▶ _Recorded information_
○ ○ ○
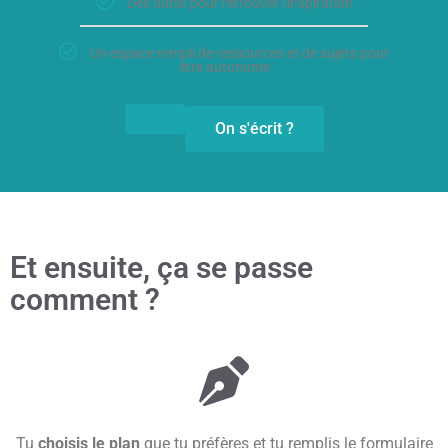
Des outils pour retrouver l'inspiration
Un espace rempli de ressources et de sujets pour
être autonome
On s'écrit ?
Et ensuite, ça se passe
comment ?
Tu
choisis le plan
que tu préfères et tu remplis le formulaire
○ ○ ○
▶ _Required action_
Pictures stay out. Write out everything else in the material exactly.

▶ _Exercise solution_
Des outils pour retrouver l'inspiration
Un espace rempli de ressources et de sujets pour
être autonome
On s'écrit ?
Et ensuite, ça se passe
comment ?
Tu
choisis le plan
que tu préfères et tu remplis le formulaire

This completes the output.